Y lo seréis, porque el hombre, para convertirse en redentor de un pueblo, no necesita de más privilegio que de su potente voluntad.

Así pues, Rodolfo, animaos; no fijéis la mirada en la tierra, porque vuestro porvenir está escrito en el cielo.

Y al hablar así, María estaba completamente transfigurada, sus grandes ojos brillaban con el fuego sagrado de la inspiración, parecía la profetisa de los tiempos, que arrancaba sus secretos a la eternidad.

Rodolfo sentía su benéfica influencia, la miraba extasiado y al fin dijo con noble exaltación:
—¡Bendita seáis, María! ¡bendita seáis! Vuestra voz resuena en mi corazón y reanima mi ser; no me importa el sufrimiento si me queda tiempo para mi regeneración.

Yo creía todo perdido; creía que ya era tarde para mí, y esta convicción me asesinaba.

—No, Rodolfo, no; los hombres somos los que medimos el tiempo, pero Dios mide la eternidad. Para él no hay ni ayer ni mañana; su hoy es eterno, su presente ni tuvo principio ni tendrá fin. Él no ha visto la aurora de su día ni nunca verá su ocaso; Que el sol del progreso ha brillado siempre en el cénit de la eternidad.

Rodolfo, al escuchar tan consoladoras afirmaciones, sonrió gozoso y exclamó:
—¿Y qué debo hacer para comenzar mi trabajo?
—Mirad —dijo María—, hoy mismo me ha asaltado una idea.

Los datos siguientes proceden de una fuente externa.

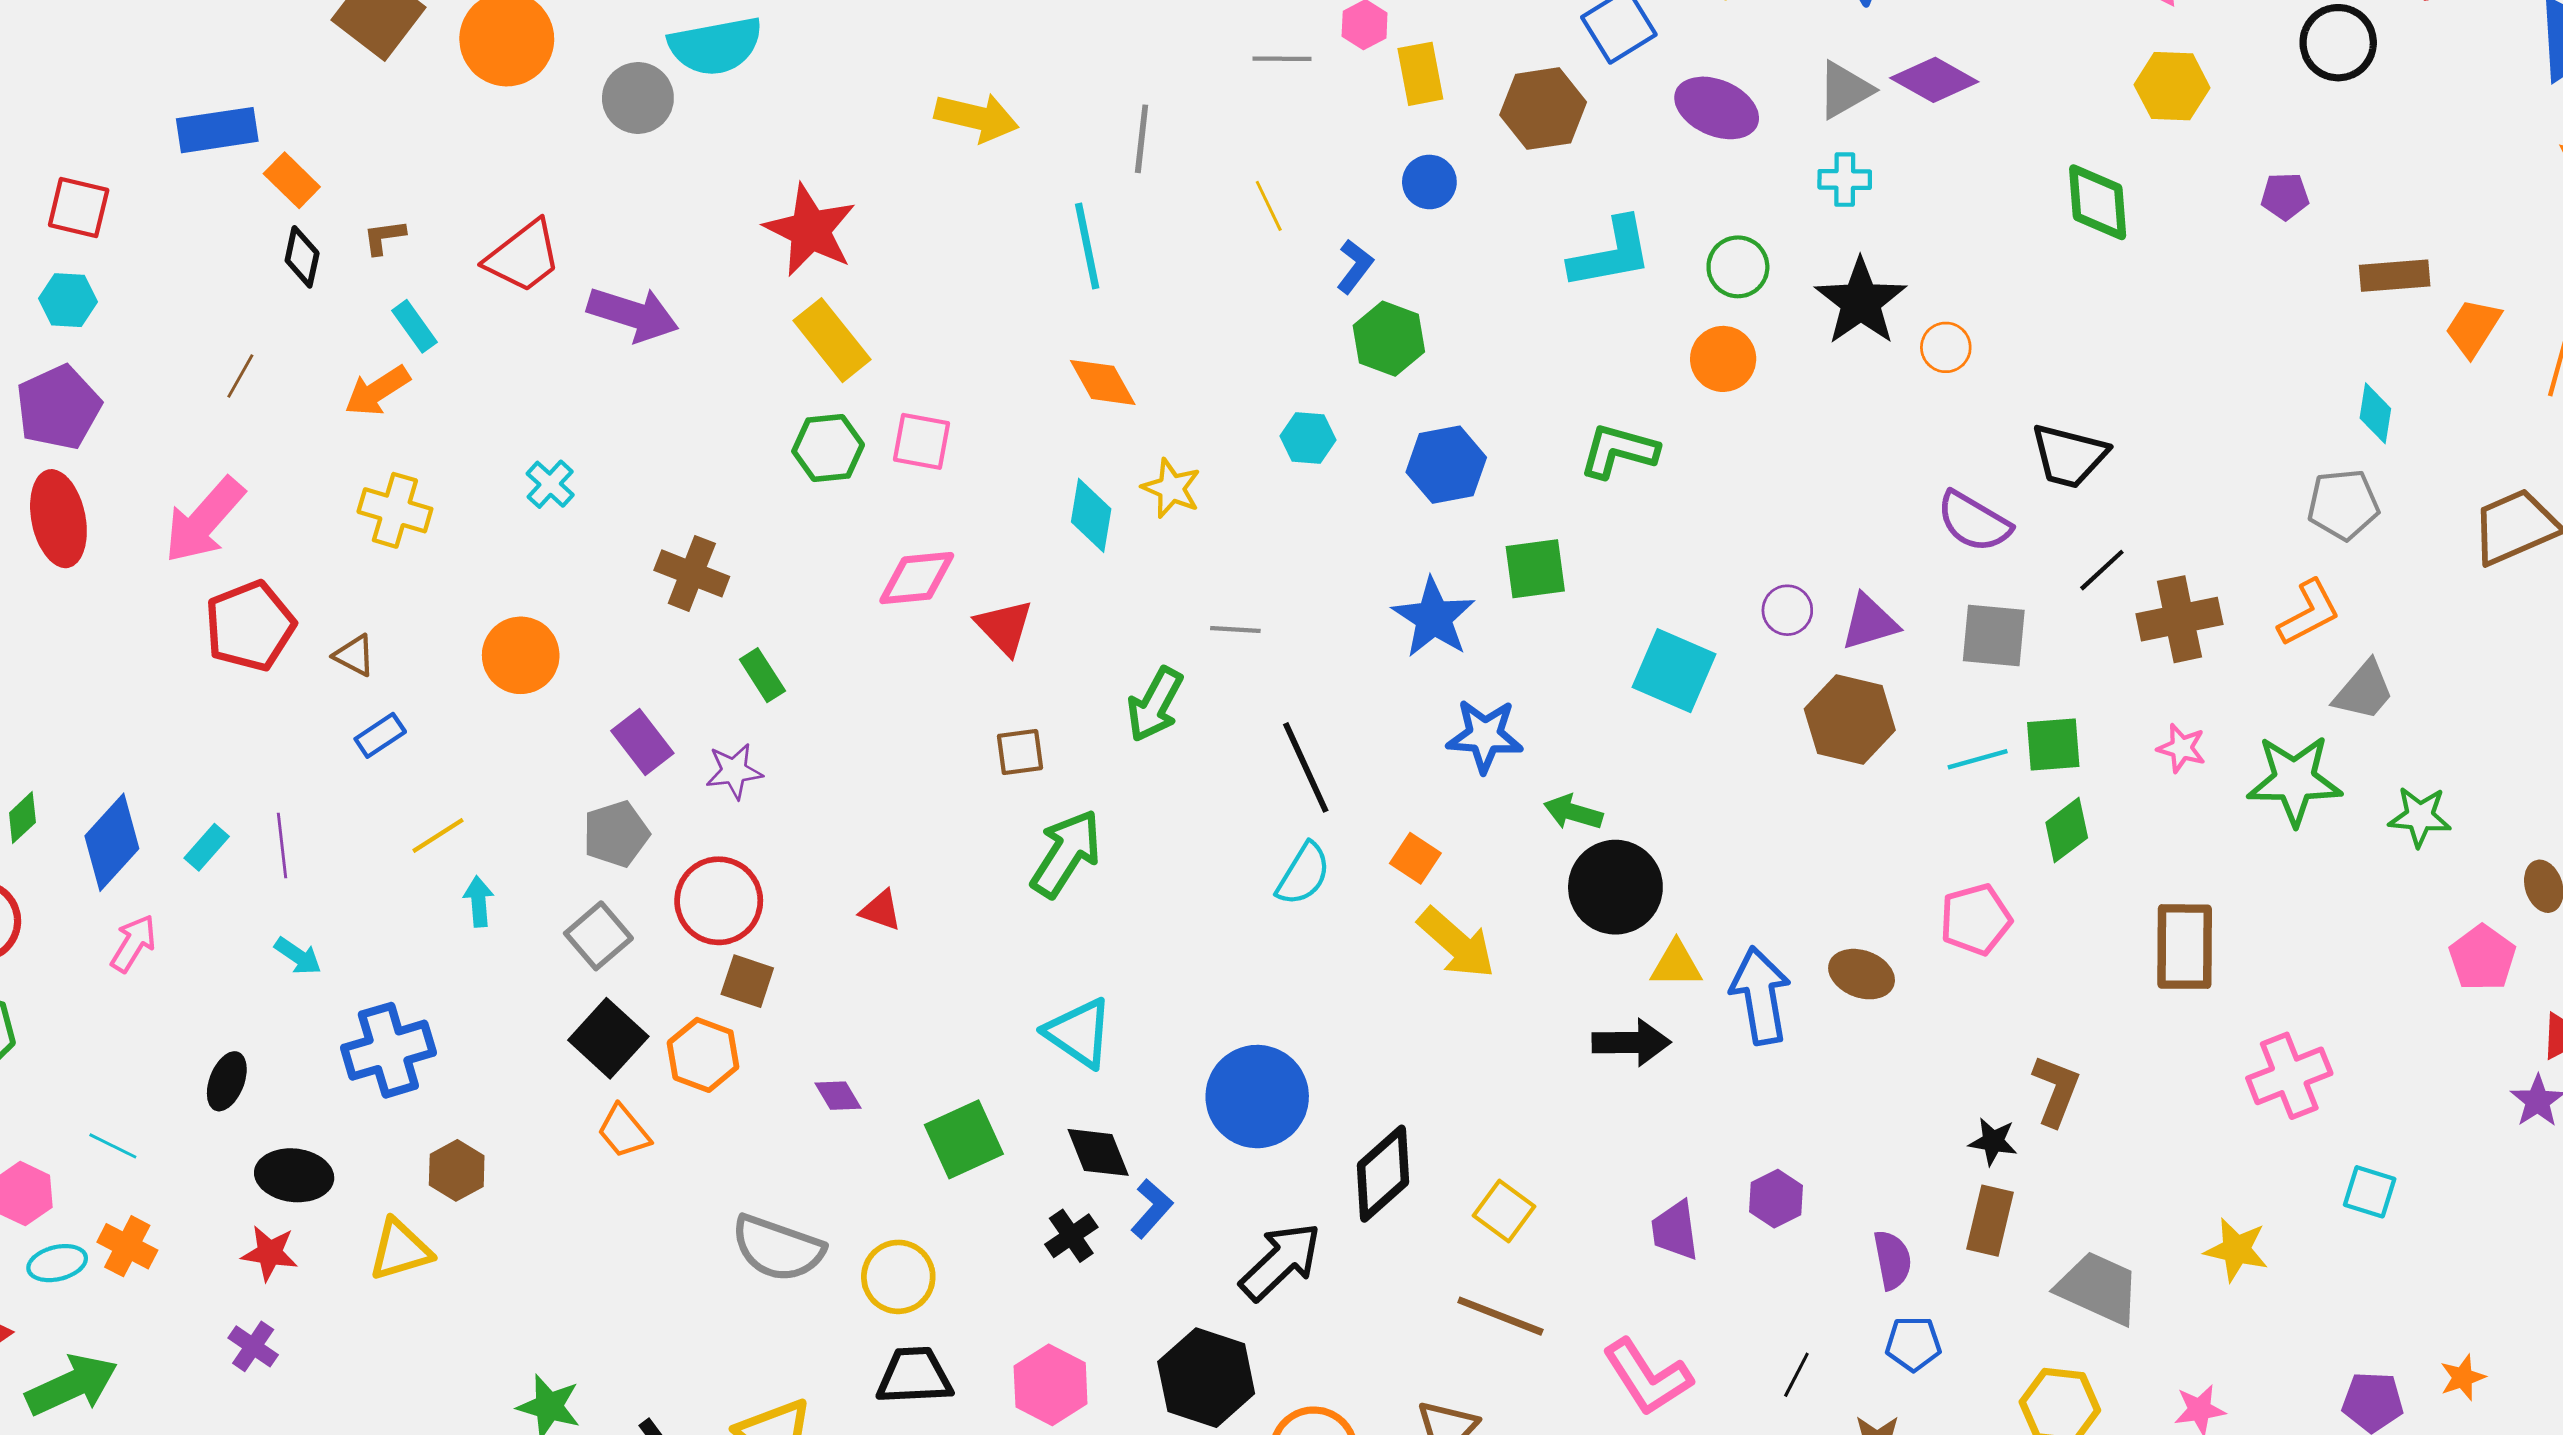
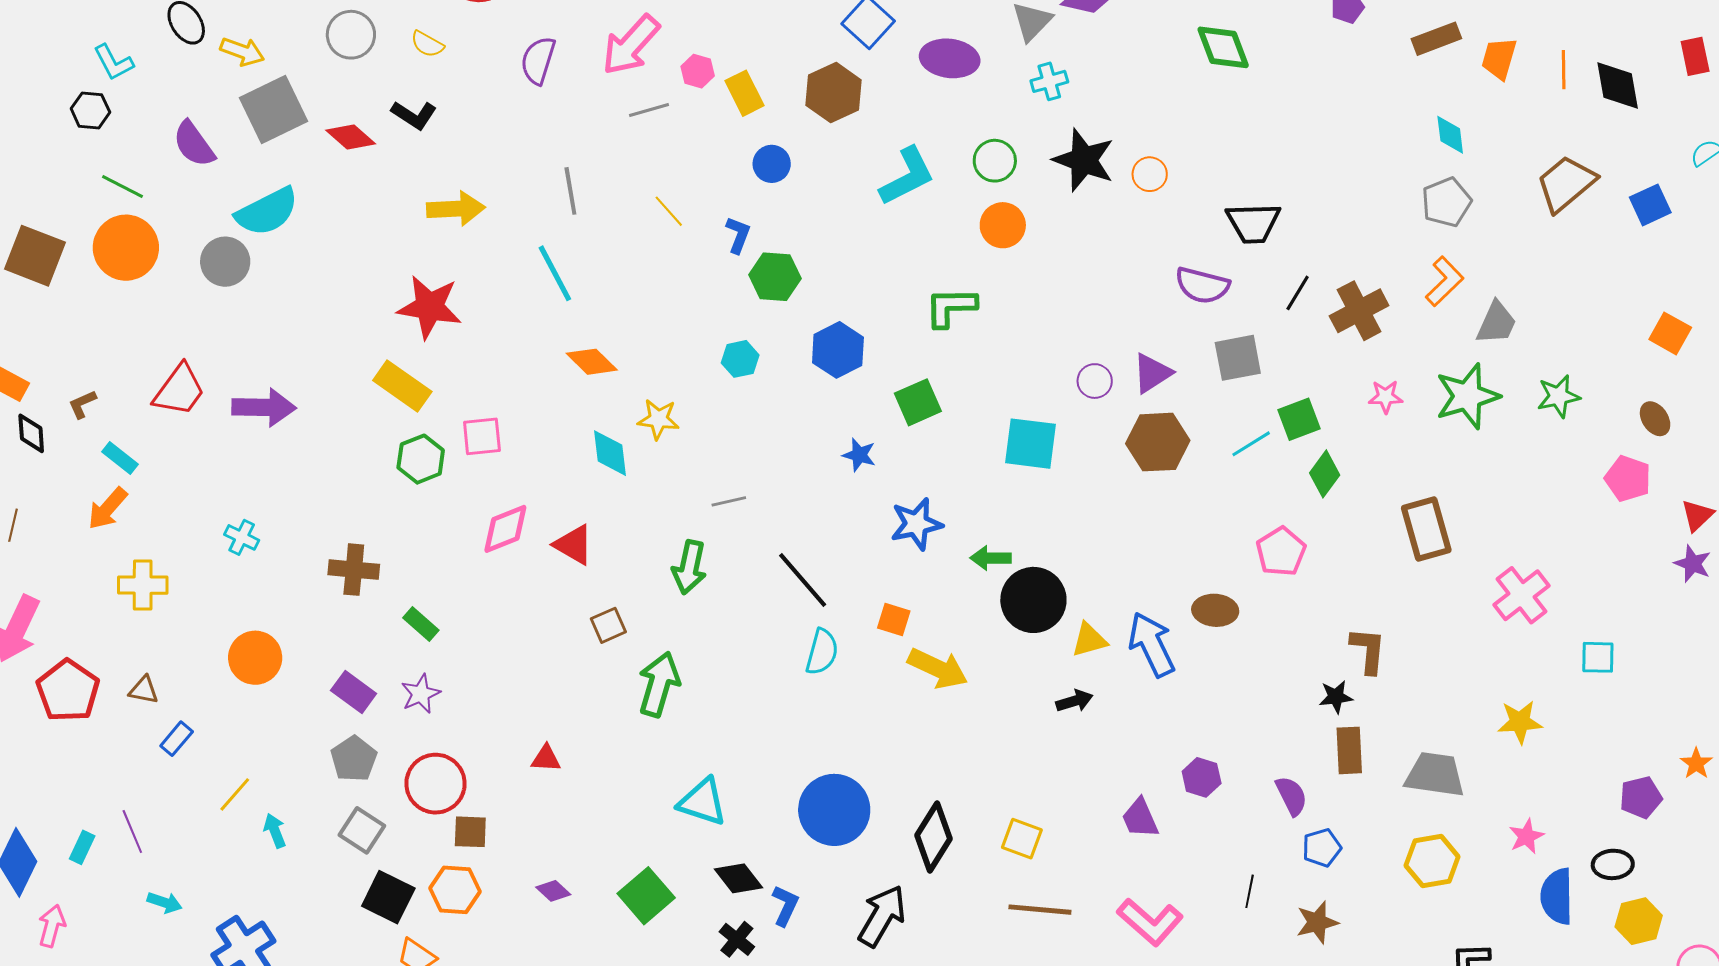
red star: (810, 230) -> (430, 307), moved
blue star: (1434, 618) -> (859, 455), size x0.6
black arrow: (1631, 1042) -> (1074, 701), size x0.7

Ha venido una pobre mujer rendida de cansancio, extenuada de fatigas; tres pequeñuelos la acompañan, y ella se conoce que pronto cumplirá su penosa misión en la tierra; ¿y qué será de esos pobres niños si la caridad no los acoge ni les brinda generosa hospitalidad? Levantemos, pues, una casa para albergar a los pobres huérfanos; la más pequeña de vuestras joyas, el broche más sencillo de vuestra capa, valdrá mucho más de lo que pueda valer el terreno que necesitamos; ayudadme en mi obra, compremos un solar a propósito, y edifiquemos una casa risueña y alegre para que en ella sonrían los niños.

—Sí, sí, contad conmigo; vuestros son mis cuantiosos tesoros —exclamó Rodolfo con entusiasmo—. Yo haré todo cuanto queráis, porque tengo, como decís, frío en el alma, y quiero cubrirme con el manto del divino amor.

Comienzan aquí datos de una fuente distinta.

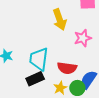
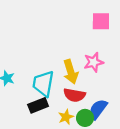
yellow arrow: (60, 20) -> (71, 72), moved

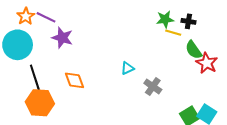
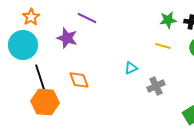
purple line: (46, 17) -> (87, 18), moved
yellow line: (173, 33) -> (163, 46), moved
gray cross: (153, 86) -> (156, 86), turned 30

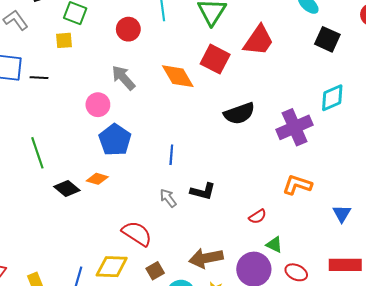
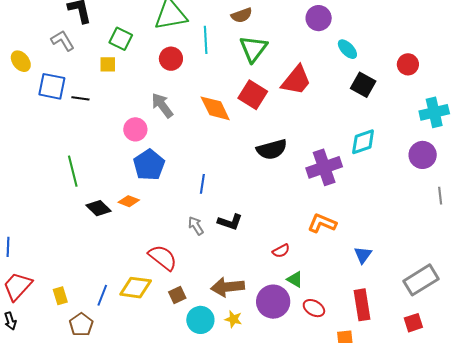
red rectangle: (345, 265) -> (362, 305), turned 76

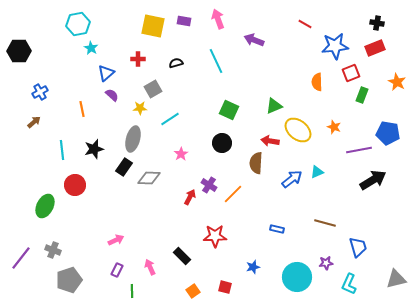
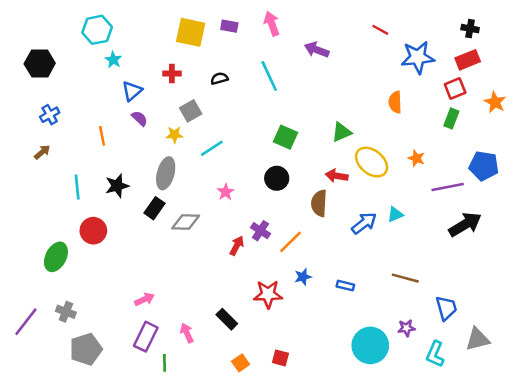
black hexagon: (19, 51) -> (40, 64), moved
red square: (351, 73) -> (455, 88), moved
blue star: (253, 267) -> (303, 277), moved
purple rectangle: (117, 270) -> (146, 337), size x1.6
gray triangle: (396, 279) -> (478, 339), moved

¡Hermosa noche! ¡Nunca la olvidaré! Cuando me dejaron solo, aún escuchaba la profecía de María, aún resonaba en mis oídos la voz de Rodolfo, y un placer inefable se hizo dueño de mí ser.

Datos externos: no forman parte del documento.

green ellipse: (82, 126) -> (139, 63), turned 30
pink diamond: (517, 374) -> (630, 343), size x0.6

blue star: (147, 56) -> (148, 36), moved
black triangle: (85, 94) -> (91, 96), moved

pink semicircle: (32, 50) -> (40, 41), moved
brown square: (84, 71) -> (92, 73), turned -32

Es verdad: para Dios nunca es tarde. ¡Gloria a ti, fundador de los siglos!
¡Gloria a ti, principio increado! ¡Gloria a ti, Sabiduría Suprema! ¡Todo ante ti es pequeño! ¡sólo tú eres grande!
¡El tiempo es tu apoteosis, porque con el tiempo y el trabajo consigue el hombre su rehabilitación!
¡Para ti nunca es tarde! ¡Bendito sea el tiempo, Señor, porque el tiempo es tu esencia!